An example import file might resemble this:
This example file will create 2 new mixtures. The first mixture will contain 2 components, ethanol (95%) and water. The 2nd mixture will contain sulfuric acid (64%) and water. Columns A, B and C will annotate the 1st component of each new mixture while columns D, E and F will annotate the 2nd component of each new mixture. The initial steps of importing a data file remain the same:
- Choose the import data file,
- Select the Project, and
- Click the Upload File button to transfer the data file to the CDD Vault server.
To map the mixture-specific columns of the data file into your Vault, select the “Compose mixtures from columns” import option to have the Mixture Editor parse your new mixture(s) based on columns in your import file (in the above example, columns A through F).
In the above animation, two mixtures are created, each containing 2 components. Component 1 in each mixture was interpreted using the “Chemical structure [SMILES]” option. Component 2 in each mixture was interpreted using the “Molecule lookup by name” option, which will also insert the matching structure. The fully composed import report shows how the components will be mapped into each mixture once registration is complete.

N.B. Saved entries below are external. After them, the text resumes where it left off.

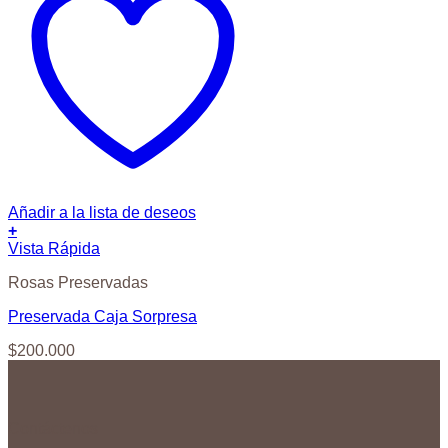
Añadir a la lista de deseos
+
Vista Rápida
Rosas Preservadas
Preservada Caja Sorpresa
$
200.000
Contáctenos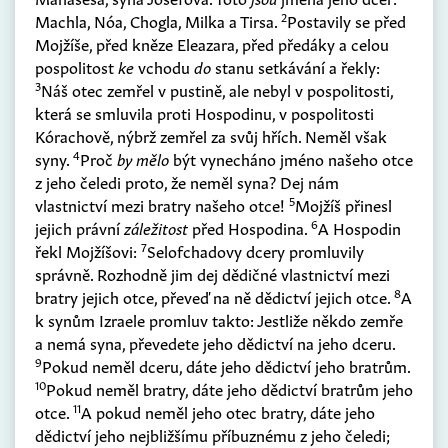
2
Machla, Nóa, Chogla, Milka a Tirsa.
Postavily se před
Mojžíše, před kněze Eleazara, před předáky a celou
pospolitost
ke
vchodu
do
stanu setkávání a řekly:
3
Náš otec zemřel v pustině, ale nebyl v pospolitosti,
která se smluvila proti Hospodinu, v pospolitosti
Kórachově, nýbrž zemřel za svůj hřích. Neměl však
4
syny.
Proč
by mělo
být vynecháno jméno našeho otce
z jeho čeledi proto, že neměl syna? Dej nám
5
vlastnictví mezi bratry našeho otce!
Mojžíš přinesl
6
jejich právní
záležitost
před Hospodina.
A Hospodin
7
řekl Mojžíšovi:
Selofchadovy dcery promluvily
správně. Rozhodně jim dej dědičné vlastnictví mezi
8
bratry jejich otce, převeď na ně dědictví jejich otce.
A
k synům Izraele promluv takto: Jestliže někdo zemře
a nemá syna, převedete jeho dědictví na jeho dceru.
9
Pokud neměl dceru, dáte jeho dědictví jeho bratrům.
10
Pokud neměl bratry, dáte jeho dědictví bratrům jeho
11
otce.
A pokud neměl jeho otec bratry, dáte jeho
dědictví jeho nejbližšímu příbuznému z jeho čeledi;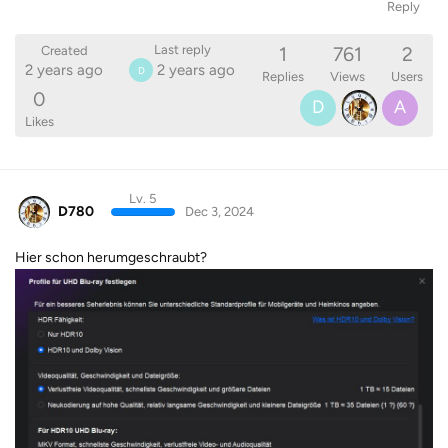
Reply
1
761
2
Last reply
Created
2 years ago
2 years ago
D
Replies
Views
Users
0
D
A
Likes
Lv. 5
D780
Dec 3, 2024
Hier schon herumgeschraubt?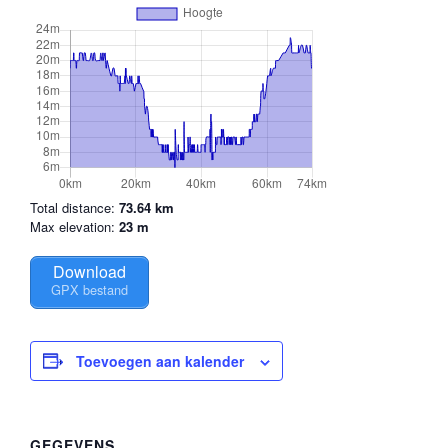
Total distance:
73.64 km
Max elevation:
23 m
Download
GPX bestand
Toevoegen aan kalender
GEGEVENS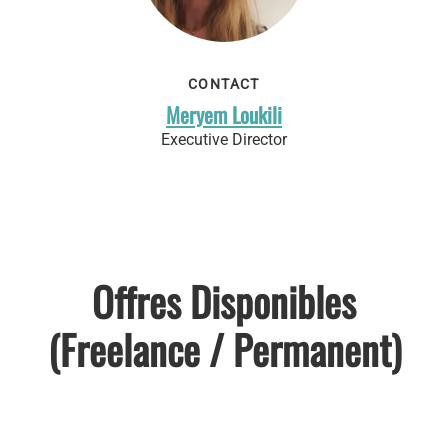
CONTACT
Meryem Loukili
Executive Director
Offres Disponibles
(Freelance / Permanent)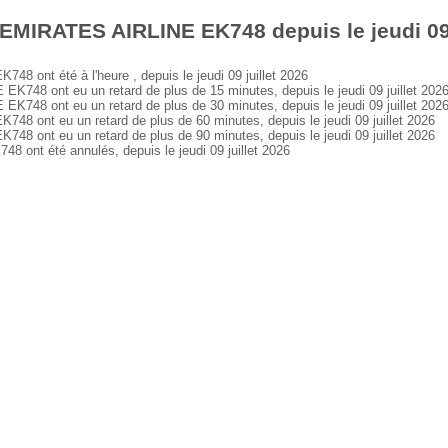
EMIRATES AIRLINE EK748 depuis le jeudi 09 
ont été à l'heure , depuis le jeudi 09 juillet 2026
48 ont eu un retard de plus de 15 minutes, depuis le jeudi 09 juillet 202
48 ont eu un retard de plus de 30 minutes, depuis le jeudi 09 juillet 202
 ont eu un retard de plus de 60 minutes, depuis le jeudi 09 juillet 2026
 ont eu un retard de plus de 90 minutes, depuis le jeudi 09 juillet 2026
nt été annulés, depuis le jeudi 09 juillet 2026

Once you process the mixture composition, you have a chance to view how the mixtures were interpreted with the option to re-map your columns or override individual mixtures. Once each mixture has been reviewed, click to continue and a mixfile column is automatically mapped to the mixture field. You now have the option to map your remaining Molecule and Batch fields and Protocol readout definitions.
Pure enantiomers of unknown absolute configuration
You can register pairs of pure enantiomers with unknown absolute configuration by using the enhanced “OR” label. When you import a file with compounds with enhanced “OR” label, you will be presented with an Ambiguous Event whenever duplicate enantiomers are found. By default, new batches will be created for all ambiguous events. You can change this to either New molecules or Reject by clicking the View Details link.
If you have several ambiguous events, you can use the New molecule for unreviewed events or Reject unreviewed events links to set the remaining events to either new molecule or reject in bulk.
Note: Based on how the enhanced stereochemical OR label is used to represent your stereoisomers, CDD Vault will determine how many, total, unique enantiomers are allowed to be registered as separate, unique Molecules.